Stored data entries:
┌──

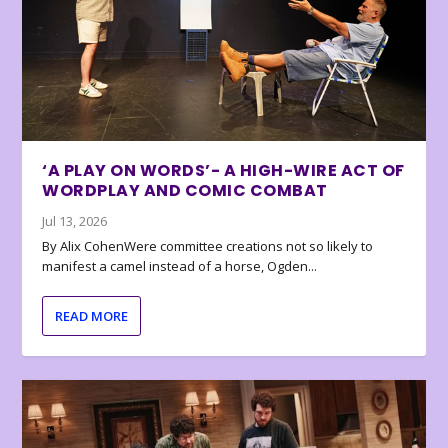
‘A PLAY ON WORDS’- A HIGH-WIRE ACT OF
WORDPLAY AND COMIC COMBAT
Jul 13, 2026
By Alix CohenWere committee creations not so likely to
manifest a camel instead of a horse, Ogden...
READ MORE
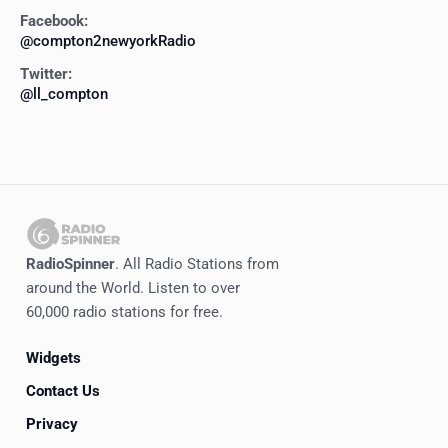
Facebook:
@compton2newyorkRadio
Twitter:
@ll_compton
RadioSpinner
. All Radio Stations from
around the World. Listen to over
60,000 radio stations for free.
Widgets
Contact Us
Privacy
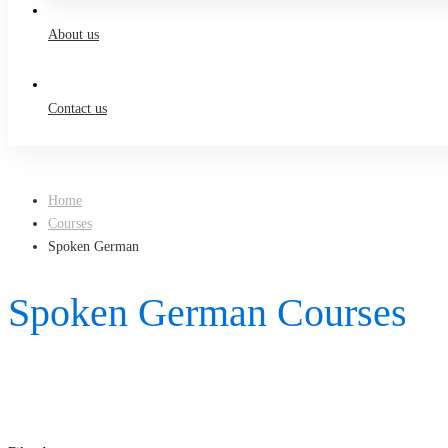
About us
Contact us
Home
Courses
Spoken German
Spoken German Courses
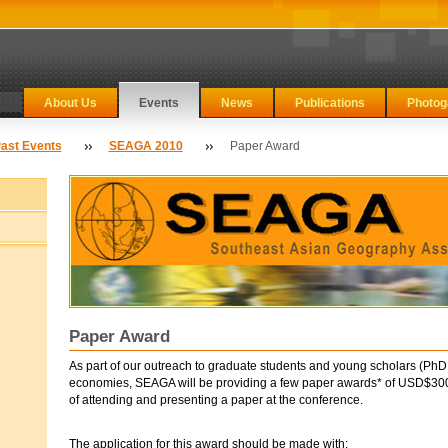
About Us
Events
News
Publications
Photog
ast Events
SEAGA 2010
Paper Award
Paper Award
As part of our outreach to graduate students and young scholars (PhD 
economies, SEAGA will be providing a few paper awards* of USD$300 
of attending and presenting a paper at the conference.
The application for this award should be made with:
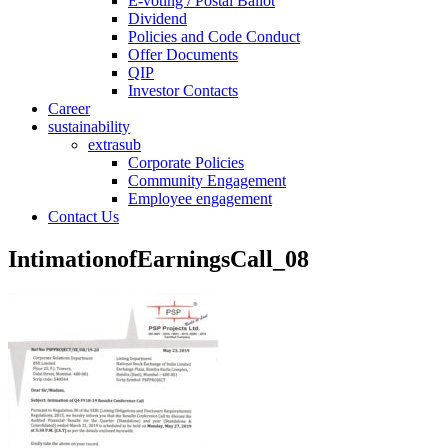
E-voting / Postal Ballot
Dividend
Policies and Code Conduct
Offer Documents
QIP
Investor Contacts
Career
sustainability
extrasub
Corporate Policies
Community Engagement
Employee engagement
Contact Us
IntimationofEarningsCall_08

└──

Exclude every picture, then return precisely the lines that run from the line containing "around the World. Listen to over" through the end of the entries above.

around the World. Listen to over
60,000 radio stations for free.
Widgets
Contact Us
Privacy
About us
Contact us
Home
Courses
Spoken German
Spoken German Courses
About Us
Events
News
Publications
Photog
ast Events
SEAGA 2010
Paper Award
Paper Award
As part of our outreach to graduate students and young scholars (PhD 
economies, SEAGA will be providing a few paper awards* of USD$300 
of attending and presenting a paper at the conference.
The application for this award should be made with:
E-voting / Postal Ballot
Dividend
Policies and Code Conduct
Offer Documents
QIP
Investor Contacts
Career
sustainability
extrasub
Corporate Policies
Community Engagement
Employee engagement
Contact Us
IntimationofEarningsCall_08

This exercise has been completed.